Il co-siting è in ogni caso sempre incentivato, soprattutto nel tessuto urbano a prevalente destinazione produttiva polifunzionale e artigianale-industriale, ma anche in area residenziale, a patto che vengano preservati anche il decoro e il mascheramento degli elementi radianti.
A questo proposito per quanto riguarda le indicazioni per un migliore inserimento possibile nel contesto urbano il Regolamento prevede:
‘Indipendentemente dalla tipologia di tessuto nel territorio urbanizzato, le installazioni dovranno essere presentate in localizzazioni secondo il seguente ordine preferenziale:
in co-siting;
su infrastrutture di sostegno esistenti;
sulle coperture di edifici privati direzionali e terziari;
in aree di proprietà pubblica, privilegiando localizzazioni nelle cui immediate vicinanze non vi sia una reiterata permanenza umana superiore alle quattro ore;
in zone per la viabilità e relative fasce di rispetto e in grandi spazi a verde sempre di pertinenza delle stesse;
in zone industriali e/o artigianali e/o per attrezzature tecnologiche, in aree adibite a parcheggio, ove può essere ammissibile anche la realizzazione dei vani tecnici fuori terra.

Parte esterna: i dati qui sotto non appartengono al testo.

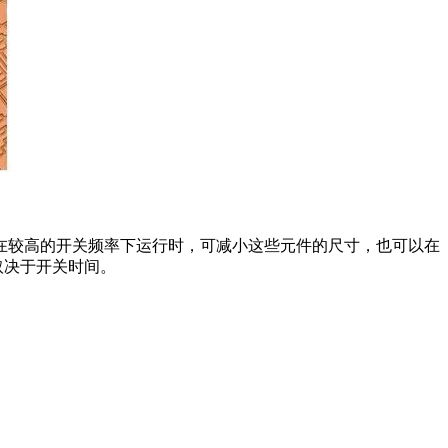
在较高的开关频率下运行时，可减小这些元件的尺寸，也可以在
取决于开关时间。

“Per rispondere a criteri tipologici ed estetici oltre che ambientali di qualità – ha aggiunto l’assessora Bonvicini – si deve far riferimento alle Linee guida del ministero dei Beni e delle Attività culturali “Paesaggio e impianti per le telecomunicazione – Suggerimenti per la progettazione e la valutazione paesistica”, riportate in allegato.

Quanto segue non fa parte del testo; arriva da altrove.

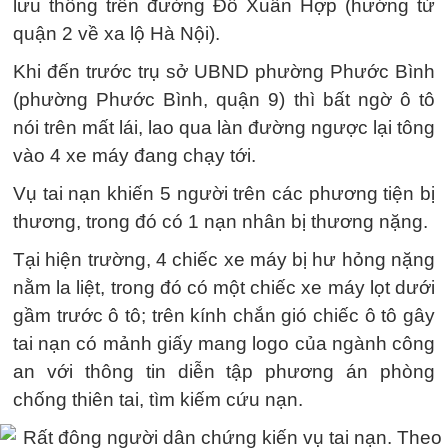
lưu thông trên đường Đỗ Xuân Hợp (hướng từ
quận 2 về xa lộ Hà Nội).
Khi đến trước trụ sở UBND phường Phước Bình
(phường Phước Bình, quận 9) thì bất ngờ ô tô
nói trên mất lái, lao qua làn đường ngược lại tông
vào 4 xe máy đang chạy tới.
Vụ tai nạn khiến 5 người trên các phương tiện bị
thương, trong đó có 1 nạn nhân bị thương nặng.
Tại hiện trường, 4 chiếc xe máy bị hư hỏng nặng
nằm la liệt, trong đó có một chiếc xe máy lọt dưới
gầm trước ô tô; trên kính chắn gió chiếc ô tô gây
tai nạn có mảnh giấy mang logo của ngành công
an với thông tin diễn tập phương án phòng
chống thiên tai, tìm kiếm cứu nạn.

Al fine di una migliore ambientazione:
gli elementi radianti devono essere schermati con manufatti di copertura, generalmente cilindrici, ma valutabili caso per caso a seconda degli ingombri e del contesto di inserimento degli elementi radianti;
la struttura di supporto e i manufatti esterni devono essere proposti in colorazioni adatte al luogo di installazione.

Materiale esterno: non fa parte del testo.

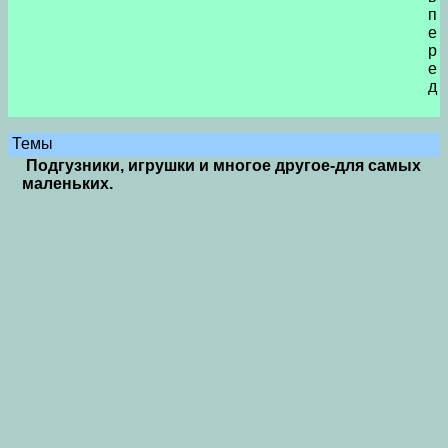
п
е
р
е
д
Темы
Подгузники, игрушки и многое другое-для самых
маленьких.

“Per quanto riguarda i canoni di affitto che il Comune percepirà, per quanto esigui, potranno essere utilizzati per realizzare opere di mitigazione nel quartiere o per effettuare monitoraggi periodici di verifica dell’impatto emissivo degli impianti stessi.
E’ previsto inoltre che si possano organizzare campagne di sensibilizzazione e formazione sul tema dell’elettromagnetismo, coinvolgendo Arpae presso le Consulte di quartiere e/o negli istituti scolastici.
“Come tutti sappiamo – ha sottolineato Bonvicini – il Regolamento comunale è uno strumento normativo che in ogni caso deve riferirsi alla normativa sovraordinata, nazionale e regionale, e siamo perfettamente consapevoli che ci potrebbero essere prescrizioni di questo Regolamento che potrebbero essere contestate dai Gestori, finanche impugnate. Desideriamo però con questo documento dare un segnale al Parlamento, perché non allontani ulteriormente il controllo della pianificazione di questi manufatti dalla realtà locale e li riporti in seno alla pianificazione urbanistica del territorio.
“Proveremo con questo strumento a dare un contributo alla discussione e tenere il punto rispetto all’ottimizzazione delle localizzazioni e al confronto con i quartieri e il territorio.
“Ci tengo oggi a ringraziare – ha concluso l’assessora Bonvicini – tutti i consiglieri comunali che hanno contribuito ad arricchire questo documento, di maggioranza ma anche di opposizione. Inizia ora una fase di lavoro importante”.